I have no reason to doubt Mr President. If the same man who had been talking tough and sounding unconnected to us all these years, suddenly changes and calls the former “lazy youths” the greatest assets of the country, and promises to tackle insecurity and the dwindling economy in more practical ways, why should I doubt him?

How many times has he promised to deal with the security issue without doing anything? Go back and read his speeches on such subjects. . It’s all the same thing! Why do you think he’d be different this time?

How many times has the Nigerian people demanded the sack of the tired Service Chiefs and he wont listen.

Look, let me tell you, unless and until Mr President lays off these present Service Chiefs, nothing is going to change on the security situation in Nigeria. More and more people will be killed, kidnapped, harassed, robbed etc. And…

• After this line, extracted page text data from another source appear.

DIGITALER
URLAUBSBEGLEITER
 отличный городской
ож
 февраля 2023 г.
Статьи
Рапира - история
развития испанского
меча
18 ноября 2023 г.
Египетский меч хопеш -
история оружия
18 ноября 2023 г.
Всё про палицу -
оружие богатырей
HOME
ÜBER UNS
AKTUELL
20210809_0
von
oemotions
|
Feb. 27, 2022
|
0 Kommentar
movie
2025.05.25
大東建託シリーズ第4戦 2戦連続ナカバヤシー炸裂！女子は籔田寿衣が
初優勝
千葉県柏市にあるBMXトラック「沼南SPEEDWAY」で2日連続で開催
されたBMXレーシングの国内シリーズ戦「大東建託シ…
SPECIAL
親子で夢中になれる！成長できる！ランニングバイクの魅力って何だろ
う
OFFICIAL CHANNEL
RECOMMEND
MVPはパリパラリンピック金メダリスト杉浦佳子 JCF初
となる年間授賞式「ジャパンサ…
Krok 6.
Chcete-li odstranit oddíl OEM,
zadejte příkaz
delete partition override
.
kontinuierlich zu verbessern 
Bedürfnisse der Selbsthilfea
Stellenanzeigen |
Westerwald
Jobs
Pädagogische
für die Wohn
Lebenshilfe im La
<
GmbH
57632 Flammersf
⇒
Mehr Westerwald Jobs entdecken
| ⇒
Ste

(cuts in) Stop this pessimism. He has promised to re-energise and re-organise the security apparatus. So why don’t you believe him and give him time to do what he has promised?

That is my problem with you. You are too trusting. Look, take the words of Mr President and indeed, every politician, with a pinch of salt. This is a man who had promised, on New Year day, to make life better this year by introducing policies that will cushion the harsh economic hits. And just four days, yes, four days after, the government introduces 100 percent hike in electricity tariff. Is that the government you want to invest your trust on? On one hand he claims that he’d continue to listen to our voices, and on the other hand, he does exactly what the people do not want. Or didn’t the people kick against increase in the price of petrol? Did he not increase it? Did the people not kick against the increase in electricity tariff? Has he not just increased it? See why I said you should take the words of politicians with a pinch of salt?

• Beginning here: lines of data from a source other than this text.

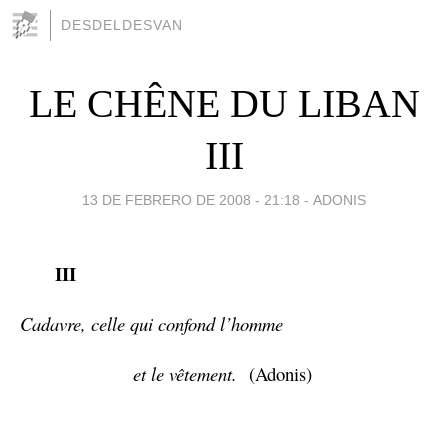
DESDELDESVAN
LE CHÊNE DU LIBAN
III
13 DE FEBRERO DE 2008 - 21:18
-
ADONIS
III
Cadavre, celle qui confond l’homme
et le vêtement.
(Adonis)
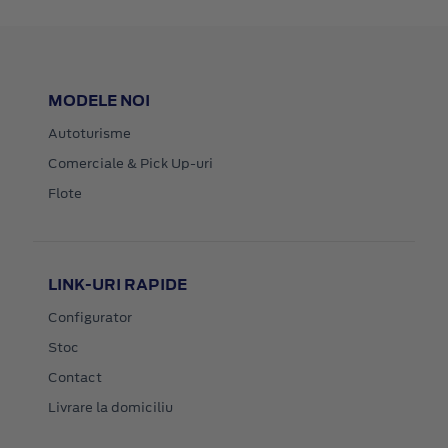
MODELE NOI
Autoturisme
Comerciale & Pick Up-uri
Flote
LINK-URI RAPIDE
Configurator
Stoc
Contact
Livrare la domiciliu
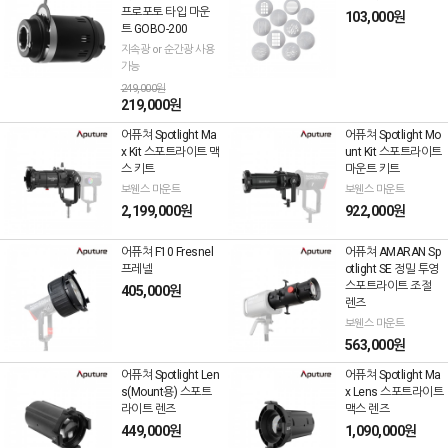
프로포토 타입 마운
103,000원
트 GOBO-200
지속광 or 순간광 사용
가능
249,000원
219,000원
어퓨쳐 Spotlight Ma
어퓨쳐 Spotlight Mo
x Kit 스포트라이트 맥
unt Kit 스포트라이트
스 키트
마운트 키트
보웬스 마운트
보웬스 마운트
2,199,000원
922,000원
어퓨쳐 F10 Fresnel
어퓨쳐 AMARAN Sp
프레넬
otlight SE 정밀 투영
스포트라이트 조절
405,000원
렌즈
보웬스 마운트
563,000원
어퓨쳐 Spotlight Len
어퓨쳐 Spotlight Ma
s(Mount용) 스포트
x Lens 스포트라이트
라이트 렌즈
맥스 렌즈
449,000원
1,090,000원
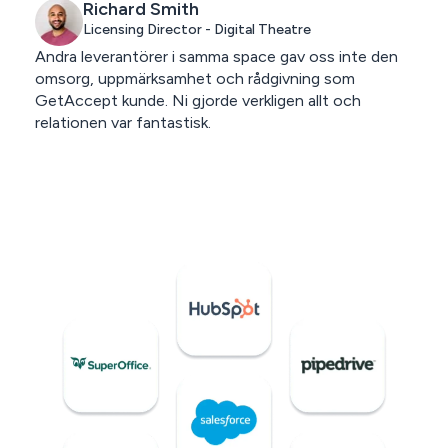
Richard Smith
Licensing Director - Digital Theatre
Andra leverantörer i samma space gav oss inte den
omsorg, uppmärksamhet och rådgivning som
GetAccept kunde. Ni gjorde verkligen allt och
relationen var fantastisk.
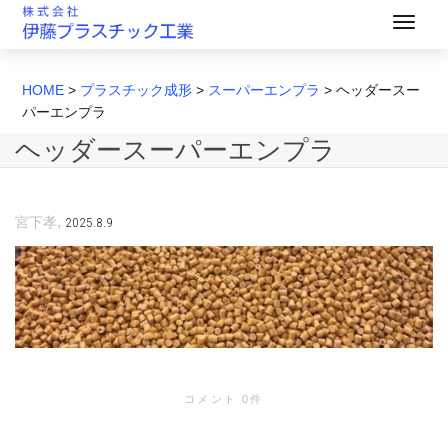
HOME
>
プラスチック成形
>
スーパーエンプラ
>
ヘッダースー
パーエンプラ
ヘッダースーパーエンプラ
,
2025.8.9
宮下孝
コメント 0件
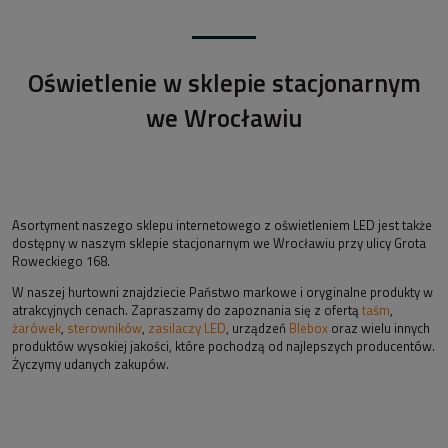
Oświetlenie w sklepie stacjonarnym
we Wrocławiu
Asortyment naszego sklepu internetowego z oświetleniem LED jest także
dostępny w naszym sklepie stacjonarnym we Wrocławiu przy ulicy Grota
Roweckiego 168.
W naszej hurtowni znajdziecie Państwo markowe i oryginalne produkty w
atrakcyjnych cenach. Zapraszamy do zapoznania się z ofertą
taśm
,
żarówek
,
sterowników
,
zasilaczy LED
, urządzeń
Blebox
oraz wielu innych
produktów wysokiej jakości, które pochodzą od najlepszych producentów.
Życzymy udanych zakupów.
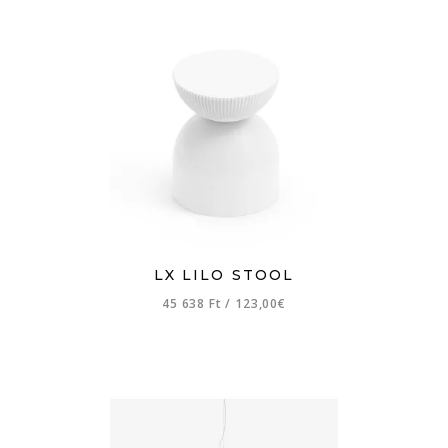
LX LILO STOOL
45 638 Ft
/
123,00€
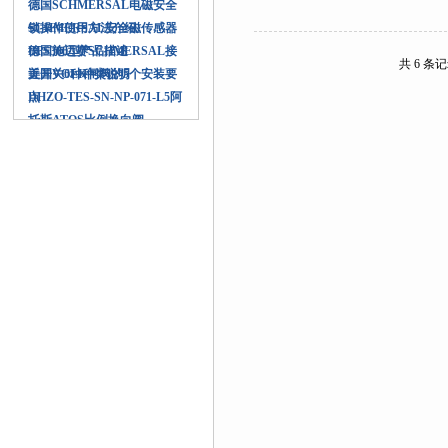
德国SCHMERSAL电磁安全
锁操作使用方法介绍
SCHMERSAL安全磁传感器
BPS300型产品描述
德国施迈赛SCHMERSAL接
共 6 条
近开关6种种类说明
美国VOLK闸阀的5个安装要
点
DHZO-TES-SN-NP-071-L5阿
托斯ATOS比例换向阀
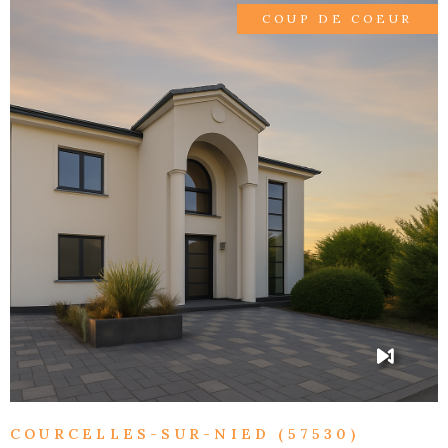
COUP DE COEUR
VOIR LE BIEN
COURCELLES-SUR-NIED (57530)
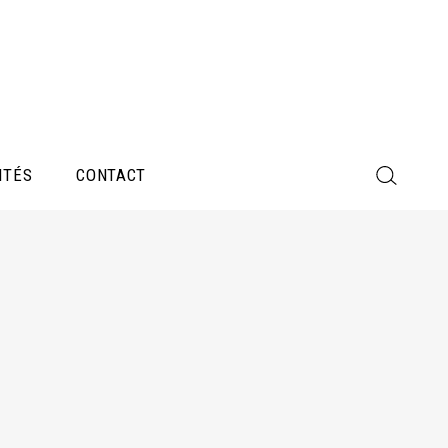
ITÉS
CONTACT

Have you forgotten the energy sector has been deregulated and privatized? Didn’t you hear the Minister of State for Labour, Festus keyamo, say that the NERC does not have the approval of the federal government to increase the electricity tariff? . Learn to trust the people in government. I am sure they mean well

God forbid that I will trust politicians, especially those in government. Look, let me tell you, they may mean well, but are they doing well? Do they suffer what the ordinary man suffers? Do you really think they care about you? If you need any other evidence of their indifference about how their policies hit you, see the issue of the National Identification Number (NIN). Does Pantami care whether people are scrambling or getting into a stampede in order to get their NIN within two weeks? Does anybody care?

Did you not hear the DG of Culture and Tourism, Otunba Runsewe applaud the demolition of the hotel in Kaduna allegedly involved in a sex party saga, even when nothing has been established against the owners of the hotel? There was no investigation before the destruction of the hotel, only to suddenly claim that the building has no approved plan? Working from answer to question! See wickedness in high places? How many buildings in Kaduna truly have approved plan? How many such others have been pulled down by Gov Nasir El-Rufai? Are those the people you say mean well?

My brother, you are dragging in too many issues

All i am trying to tell you is that Mr President’s speech is just what it is, a speech. It is a sooth, merely meant to calm frayed nerves of Nigerians. Period!